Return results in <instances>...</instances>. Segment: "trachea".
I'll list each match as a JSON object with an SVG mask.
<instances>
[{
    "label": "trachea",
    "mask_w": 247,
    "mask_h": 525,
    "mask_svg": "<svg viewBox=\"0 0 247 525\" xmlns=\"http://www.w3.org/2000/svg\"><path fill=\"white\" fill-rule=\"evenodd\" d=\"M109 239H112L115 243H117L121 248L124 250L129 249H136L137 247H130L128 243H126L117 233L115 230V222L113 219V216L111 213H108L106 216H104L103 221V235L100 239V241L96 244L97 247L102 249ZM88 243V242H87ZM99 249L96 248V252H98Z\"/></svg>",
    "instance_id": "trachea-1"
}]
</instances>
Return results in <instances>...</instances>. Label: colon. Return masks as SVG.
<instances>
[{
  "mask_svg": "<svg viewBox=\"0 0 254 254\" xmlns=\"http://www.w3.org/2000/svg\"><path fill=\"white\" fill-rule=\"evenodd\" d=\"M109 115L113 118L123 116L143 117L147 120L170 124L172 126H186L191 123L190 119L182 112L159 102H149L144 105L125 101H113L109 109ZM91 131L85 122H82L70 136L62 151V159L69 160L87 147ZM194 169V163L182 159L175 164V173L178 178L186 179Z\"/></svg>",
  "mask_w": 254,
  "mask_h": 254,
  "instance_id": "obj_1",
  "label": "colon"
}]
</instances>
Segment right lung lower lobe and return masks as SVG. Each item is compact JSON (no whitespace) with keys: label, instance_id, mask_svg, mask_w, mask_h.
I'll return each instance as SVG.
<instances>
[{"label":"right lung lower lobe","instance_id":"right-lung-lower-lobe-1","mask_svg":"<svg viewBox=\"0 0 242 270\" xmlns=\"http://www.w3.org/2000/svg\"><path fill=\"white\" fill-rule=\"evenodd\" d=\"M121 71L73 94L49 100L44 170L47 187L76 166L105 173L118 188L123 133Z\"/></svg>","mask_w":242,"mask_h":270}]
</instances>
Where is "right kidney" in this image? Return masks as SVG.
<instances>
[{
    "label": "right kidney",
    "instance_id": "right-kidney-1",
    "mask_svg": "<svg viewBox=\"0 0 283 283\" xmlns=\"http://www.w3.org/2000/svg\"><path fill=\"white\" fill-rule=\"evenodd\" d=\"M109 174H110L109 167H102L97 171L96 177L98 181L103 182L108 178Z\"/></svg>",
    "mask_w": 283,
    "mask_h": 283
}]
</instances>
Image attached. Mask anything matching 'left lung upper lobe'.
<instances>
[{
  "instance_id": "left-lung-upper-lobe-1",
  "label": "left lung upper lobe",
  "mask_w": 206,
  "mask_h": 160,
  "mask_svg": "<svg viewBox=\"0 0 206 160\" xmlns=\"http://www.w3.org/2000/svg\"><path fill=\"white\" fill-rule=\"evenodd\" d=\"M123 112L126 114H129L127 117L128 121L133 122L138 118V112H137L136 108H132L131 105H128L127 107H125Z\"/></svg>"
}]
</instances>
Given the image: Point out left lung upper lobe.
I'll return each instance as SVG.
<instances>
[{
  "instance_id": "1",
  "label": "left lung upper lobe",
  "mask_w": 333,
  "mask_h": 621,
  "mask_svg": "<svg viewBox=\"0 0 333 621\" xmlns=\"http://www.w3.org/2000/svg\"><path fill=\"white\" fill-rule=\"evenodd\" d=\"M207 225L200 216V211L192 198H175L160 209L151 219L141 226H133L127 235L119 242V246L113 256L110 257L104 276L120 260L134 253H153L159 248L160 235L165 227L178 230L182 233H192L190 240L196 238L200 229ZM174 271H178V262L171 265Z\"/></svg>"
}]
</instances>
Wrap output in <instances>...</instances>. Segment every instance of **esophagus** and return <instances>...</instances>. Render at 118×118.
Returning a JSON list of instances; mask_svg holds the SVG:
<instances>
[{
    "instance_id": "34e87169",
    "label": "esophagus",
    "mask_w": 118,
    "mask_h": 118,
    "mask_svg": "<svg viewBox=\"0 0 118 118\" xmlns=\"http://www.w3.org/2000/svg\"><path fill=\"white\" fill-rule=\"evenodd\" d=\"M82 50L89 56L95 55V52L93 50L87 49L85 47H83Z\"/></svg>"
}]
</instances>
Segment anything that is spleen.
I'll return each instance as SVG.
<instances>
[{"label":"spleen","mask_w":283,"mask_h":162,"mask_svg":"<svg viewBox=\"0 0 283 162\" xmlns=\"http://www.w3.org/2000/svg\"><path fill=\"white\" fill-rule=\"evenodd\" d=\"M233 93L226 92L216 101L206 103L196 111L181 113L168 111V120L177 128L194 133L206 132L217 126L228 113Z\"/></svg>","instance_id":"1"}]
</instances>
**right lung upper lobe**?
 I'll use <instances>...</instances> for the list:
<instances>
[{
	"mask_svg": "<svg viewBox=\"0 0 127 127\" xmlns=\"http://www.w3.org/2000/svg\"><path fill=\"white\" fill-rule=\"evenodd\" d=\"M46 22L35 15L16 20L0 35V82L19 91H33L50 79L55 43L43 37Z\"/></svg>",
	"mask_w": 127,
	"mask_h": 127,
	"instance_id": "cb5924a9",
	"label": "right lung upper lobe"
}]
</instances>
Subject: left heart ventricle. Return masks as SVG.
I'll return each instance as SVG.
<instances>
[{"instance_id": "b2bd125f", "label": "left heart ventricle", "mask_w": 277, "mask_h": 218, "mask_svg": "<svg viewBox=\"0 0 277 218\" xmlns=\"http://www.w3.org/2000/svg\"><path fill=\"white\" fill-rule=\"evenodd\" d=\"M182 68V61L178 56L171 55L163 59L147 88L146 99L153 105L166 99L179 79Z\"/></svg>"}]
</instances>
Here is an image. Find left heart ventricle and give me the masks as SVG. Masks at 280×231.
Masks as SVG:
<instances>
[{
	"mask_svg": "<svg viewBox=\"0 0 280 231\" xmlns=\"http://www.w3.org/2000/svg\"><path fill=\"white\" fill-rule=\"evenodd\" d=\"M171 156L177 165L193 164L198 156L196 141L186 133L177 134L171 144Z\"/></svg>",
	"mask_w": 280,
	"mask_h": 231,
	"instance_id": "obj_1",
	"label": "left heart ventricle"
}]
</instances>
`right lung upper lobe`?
::::::::::
The answer should be the exact lines running from the line containing "lung upper lobe**?" to the last line of the entries, with nothing else.

## [Written answer]
**right lung upper lobe**?
 I'll use <instances>...</instances> for the list:
<instances>
[{
	"mask_svg": "<svg viewBox=\"0 0 127 127\" xmlns=\"http://www.w3.org/2000/svg\"><path fill=\"white\" fill-rule=\"evenodd\" d=\"M46 22L35 15L16 20L0 35V82L19 91H33L50 79L55 43L43 37Z\"/></svg>",
	"mask_w": 127,
	"mask_h": 127,
	"instance_id": "cb5924a9",
	"label": "right lung upper lobe"
}]
</instances>
Subject: left heart ventricle. Return masks as SVG.
I'll return each instance as SVG.
<instances>
[{"instance_id": "b2bd125f", "label": "left heart ventricle", "mask_w": 277, "mask_h": 218, "mask_svg": "<svg viewBox=\"0 0 277 218\" xmlns=\"http://www.w3.org/2000/svg\"><path fill=\"white\" fill-rule=\"evenodd\" d=\"M182 68V61L178 56L171 55L163 59L147 88L146 99L153 105L166 99L179 79Z\"/></svg>"}]
</instances>
Here is an image. Find left heart ventricle and give me the masks as SVG. Masks at 280×231.
Masks as SVG:
<instances>
[{
	"mask_svg": "<svg viewBox=\"0 0 280 231\" xmlns=\"http://www.w3.org/2000/svg\"><path fill=\"white\" fill-rule=\"evenodd\" d=\"M171 156L177 165L193 164L198 156L196 141L186 133L177 134L171 144Z\"/></svg>",
	"mask_w": 280,
	"mask_h": 231,
	"instance_id": "obj_1",
	"label": "left heart ventricle"
}]
</instances>
`right lung upper lobe`?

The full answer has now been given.